Keseyi gören adam gülümsedi ve boş sandalyelerden birisini işaret etti.
Altair sandalyeye oturdu ve keseyi ortaya fırlattı. "Evet... Nasıl oynanıyor?" Oyun hakkında zerre bilgisi yoktu. Kazanma şansının dahi olmadığını biliyordu ama başka yapacak bir şeyi yoktu.
Tek başına bir yıkık gibi durmaktan daha iyiydi.
"Dağıtıcı ortaya her el 8 kart atıyor. İlk başta 50 kartla başlayan bu oyun 180 karta kadar çıkıyor. En çok kartı eşleştiren ortada ki parayı kazanıyor." adam Altair'ın sorusunu yanıtladı.
"Peki her el kaç kartı çevirebiliyoruz?" Altair merakla sordu.

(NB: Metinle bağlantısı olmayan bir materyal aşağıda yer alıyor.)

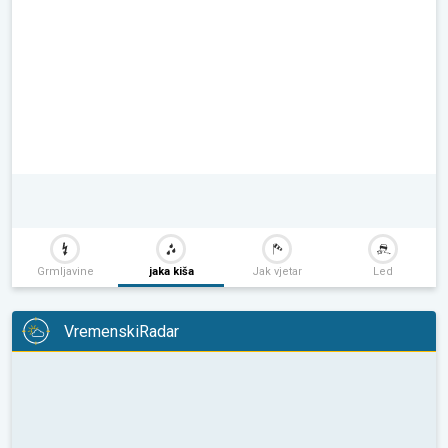
Grmljavine
jaka kiša
Jak vjetar
Led
VremenskiRadar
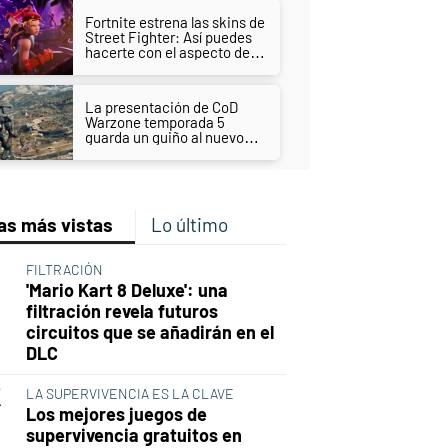
Fortnite estrena las skins de
Street Fighter: Así puedes
hacerte con el aspecto de
Cammy y Guile
La presentación de CoD
Warzone temporada 5
guarda un guiño al nuevo
Call of Duty
as más vistas
Lo último
FILTRACIÓN
'Mario Kart 8 Deluxe': una
filtración revela futuros
circuitos que se añadirán en el
DLC
LA SUPERVIVENCIA ES LA CLAVE
Los mejores juegos de
supervivencia gratuitos en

"Her el sadece bir kartı çevirebiliyorsun. Eğer eşinden eminsen iki kartı çevirebilirsin. Ancak..." adam Altair'ın suratına baktı.
"Eğer kartların aynı çıkmazsa ekstra para ekleyerek, ortada ki parayı artıracaksın." adam ortaya büyük kart demet çıkardı.

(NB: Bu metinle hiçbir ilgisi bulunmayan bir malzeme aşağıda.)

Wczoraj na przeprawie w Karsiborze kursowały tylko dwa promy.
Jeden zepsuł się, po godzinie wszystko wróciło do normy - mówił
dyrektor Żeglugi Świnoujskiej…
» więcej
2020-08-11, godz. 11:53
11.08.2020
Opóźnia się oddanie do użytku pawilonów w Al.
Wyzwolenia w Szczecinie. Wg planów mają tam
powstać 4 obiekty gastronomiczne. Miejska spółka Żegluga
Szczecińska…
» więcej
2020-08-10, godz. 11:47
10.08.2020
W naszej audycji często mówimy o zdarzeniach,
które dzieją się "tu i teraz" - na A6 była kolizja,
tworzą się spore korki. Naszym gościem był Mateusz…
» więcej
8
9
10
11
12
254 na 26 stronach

"Eşleştirme kartları bunlar. Önceden öylesine oynuyorduk ama artık bahis koyalım!" kafasıyla karşısında ki 7 kişiye işaret verdi. Adamlar ceketlerinin içinden bir kese çıkarıp ortaya attılar. Ardından adamın kendisi de bir kese ortaya attı ve Altair'a gülümsedi.
"Oynayacak mısın?"
"Evet." Altair torbasından bir kese daha çıkardı ve ortaya fırlattı. Düşündüğü kadar meşakatli bir oyun değildi. Hafızası eski dünyasında bile yaşıtlarına göre daha fazlaydı. Buraya geldikten sonra birçok şeyi ezberleyerek hafızasını geliştirmişti.
"Güzel. Şimdi hostu çağıralım buraya... Hile olmadan oynamak için en iyisi bu olur." Adamın elinde bir çan belirdi ve çanı çalarak ses çıkardı.
Ting!
Ses havada yankılandığı anda Altair'ın yanında birisi ortaya çıktı. Adamın yüzü ve vücudunun her yeri siyah bir cübbeyle örtülmüştü. Derisi hiçbir şekilde belli olmuyordu.

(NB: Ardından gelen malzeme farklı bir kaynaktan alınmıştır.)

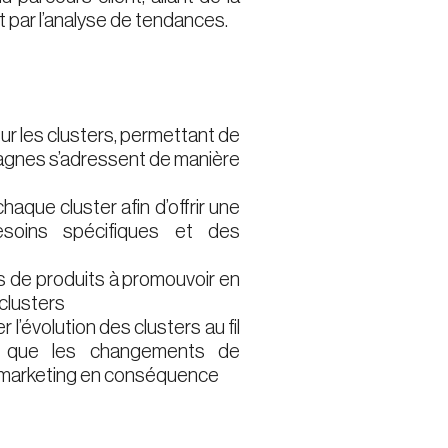
nt par l’analyse de tendances.
r les clusters, permettant de
pagnes s’adressent de manière
aque cluster afin d’offrir une
esoins spécifiques et des
s de produits à promouvoir en
clusters
er l’évolution des clusters au fil
es que les changements de
s marketing en conséquence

Adam garip bir tonla "Kör bahis? Ve kurallar?" dedi.
Kör bahis ortaya konulması gereken en az bahis anlamına geliyordu. Genellikle poker tarzı kart oyunlarında geçse de, bu tarz hafıza gerektiren oyunlarda da kullanılıyordu.
Yaşlı adam hiç düşünmeden konuştu. "Max 200 altın, en az 100.. Ceza olarak da 25 altın ortaya koymak zorunda. Kurallara gelirsek... 240 karttan en fazla eş çıkartan kişi kazanır. Birde... Her 10 eşte bir 50 altın artırılmak zorunda!"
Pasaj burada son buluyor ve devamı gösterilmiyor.